(Supplied records)

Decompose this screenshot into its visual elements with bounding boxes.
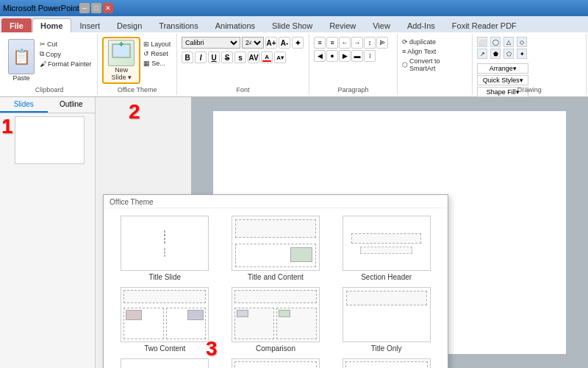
- arrange-button[interactable]: Arrange▾: [477, 63, 528, 74]
- layout-item-picture-caption[interactable]: Picture with Caption: [334, 358, 439, 368]
- shape-item[interactable]: ⬠: [503, 49, 514, 59]
- justify-button[interactable]: ▬: [351, 50, 363, 62]
- shape-item[interactable]: ◇: [517, 37, 527, 47]
- tab-design[interactable]: Design: [109, 18, 150, 32]
- decrease-indent-button[interactable]: ←: [339, 37, 351, 49]
- main-area: Slides Outline 1 Office Theme: [0, 97, 588, 368]
- minimize-button[interactable]: ─: [79, 3, 90, 13]
- comparison-content: [234, 308, 317, 339]
- numbering-button[interactable]: ≡: [326, 37, 338, 49]
- ribbon-tabs: File Home Insert Design Transitions Anim…: [0, 16, 588, 32]
- slide-preview-inner: [17, 118, 83, 163]
- text-direction-button[interactable]: ⟳ duplicate: [402, 38, 436, 46]
- layout-thumb-section-header: [343, 216, 431, 271]
- align-text-button[interactable]: ≡ Align Text: [402, 48, 436, 55]
- tab-file[interactable]: File: [1, 18, 32, 32]
- layout-button[interactable]: ⊞ Layout: [142, 40, 172, 49]
- layout-item-title-slide[interactable]: Title Slide: [112, 216, 218, 281]
- tab-view[interactable]: View: [365, 18, 398, 32]
- bullets-button[interactable]: ≡: [314, 37, 326, 49]
- dropdown-section-label: Office Theme: [104, 195, 448, 208]
- paste-icon: 📋: [8, 39, 35, 74]
- slides-tab[interactable]: Slides: [0, 97, 48, 113]
- ribbon-group-clipboard: 📋 Paste ✂ Cut ⧉ Copy 🖌 Format Painter Cl…: [1, 34, 98, 95]
- layout-item-comparison[interactable]: Comparison: [223, 287, 329, 353]
- line-spacing-button[interactable]: ↕: [364, 37, 376, 49]
- align-center-button[interactable]: ●: [326, 50, 338, 62]
- highlight-button[interactable]: A▾: [274, 52, 286, 63]
- paragraph-row1: ≡ ≡ ← → ↕ ⫸: [314, 37, 388, 49]
- picture-caption-area: [345, 361, 428, 368]
- format-painter-button[interactable]: 🖌 Format Painter: [38, 60, 93, 68]
- increase-font-button[interactable]: A+: [265, 37, 277, 49]
- outline-tab[interactable]: Outline: [48, 97, 96, 113]
- shadow-button[interactable]: s: [234, 52, 246, 63]
- restore-button[interactable]: □: [91, 3, 101, 13]
- slide-preview[interactable]: [15, 116, 85, 164]
- font-size-select[interactable]: 24: [242, 37, 264, 49]
- quick-styles-button[interactable]: Quick Styles▾: [477, 75, 528, 85]
- char-spacing-button[interactable]: AV: [248, 52, 259, 63]
- layout-thumb-picture-caption: [343, 358, 431, 368]
- align-left-button[interactable]: ◀: [314, 50, 326, 62]
- decrease-font-button[interactable]: A-: [279, 37, 290, 49]
- layout-thumb-title-slide: [121, 216, 209, 271]
- shape-item[interactable]: ◯: [490, 37, 501, 47]
- tab-review[interactable]: Review: [321, 18, 364, 32]
- ribbon-group-slides: NewSlide ▾ ⊞ Layout ↺ Reset ▦ Se... Offi…: [98, 34, 177, 95]
- section-icon: ▦: [143, 60, 150, 67]
- strikethrough-button[interactable]: S: [221, 52, 233, 63]
- layout-item-two-content[interactable]: Two Content: [112, 287, 218, 353]
- increase-indent-button[interactable]: →: [351, 37, 363, 49]
- font-name-select[interactable]: Calibri: [182, 37, 240, 49]
- reset-button[interactable]: ↺ Reset: [142, 49, 172, 58]
- cut-button[interactable]: ✂ Cut: [38, 40, 93, 49]
- layout-item-blank[interactable]: Blank: [112, 358, 218, 368]
- bold-button[interactable]: B: [182, 52, 193, 63]
- new-slide-button[interactable]: NewSlide ▾: [102, 37, 140, 84]
- ribbon-group-paragraph: ≡ ≡ ← → ↕ ⫸ ◀ ● ▶ ▬ ⁞ Paragraph: [309, 34, 398, 95]
- tab-insert[interactable]: Insert: [72, 18, 109, 32]
- align-right-button[interactable]: ▶: [339, 50, 351, 62]
- title-slide-sub-line: [164, 248, 165, 257]
- layout-thumb-title-content: [232, 216, 320, 271]
- tab-transitions[interactable]: Transitions: [151, 18, 206, 32]
- close-button[interactable]: ✕: [103, 3, 113, 13]
- shape-item[interactable]: ⬟: [490, 49, 501, 59]
- layout-item-title-only[interactable]: Title Only: [334, 287, 439, 353]
- font-color-button[interactable]: A: [261, 52, 273, 63]
- tc-image: [290, 247, 312, 262]
- tab-animations[interactable]: Animations: [207, 18, 263, 32]
- shape-item[interactable]: ⬜: [477, 37, 487, 47]
- copy-button[interactable]: ⧉ Copy: [38, 49, 93, 59]
- ribbon-group-drawing: ⬜ ◯ △ ◇ ↗ ⬟ ⬠ ✦ Arrange▾ Quick Styles▾ S…: [473, 34, 587, 95]
- shape-item[interactable]: ✦: [517, 49, 527, 59]
- tab-foxit[interactable]: Foxit Reader PDF: [444, 18, 525, 32]
- tab-home[interactable]: Home: [32, 18, 71, 32]
- underline-button[interactable]: U: [208, 52, 220, 63]
- italic-button[interactable]: I: [195, 52, 207, 63]
- new-slide-icon: [108, 40, 135, 66]
- layout-item-section-header[interactable]: Section Header: [334, 216, 439, 281]
- text-direction-content: ⟳ duplicate ≡ Align Text ⬡ Convert to Sm…: [401, 34, 469, 95]
- paste-button[interactable]: 📋 Paste: [6, 37, 37, 84]
- comparison-right: [276, 308, 317, 339]
- shape-item[interactable]: ↗: [477, 49, 487, 59]
- title-bar-title: Microsoft PowerPoint: [3, 4, 79, 13]
- new-slide-label: NewSlide ▾: [111, 66, 132, 81]
- clear-formatting-button[interactable]: ✦: [292, 37, 304, 49]
- two-content-area: [123, 308, 206, 339]
- shape-item[interactable]: △: [503, 37, 514, 47]
- tab-addins[interactable]: Add-Ins: [399, 18, 443, 32]
- layout-item-title-content[interactable]: Title and Content: [223, 216, 329, 281]
- columns-button[interactable]: ⫸: [376, 37, 388, 49]
- title-only-line: [346, 291, 427, 305]
- smartart-button[interactable]: ⁞: [364, 50, 376, 62]
- section-button[interactable]: ▦ Se...: [142, 59, 172, 68]
- convert-smartart-button[interactable]: ⬡ Convert to SmartArt: [402, 57, 467, 72]
- section-line2: [360, 247, 412, 254]
- step-3-label: 3: [206, 337, 218, 361]
- layout-item-content-caption[interactable]: 🖼 Content with Cap...: [223, 358, 329, 368]
- reset-icon: ↺: [143, 50, 149, 57]
- tab-slideshow[interactable]: Slide Show: [264, 18, 320, 32]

(End Supplied records)

Across the entries above, how many lines include "Insert"? State only that number.

2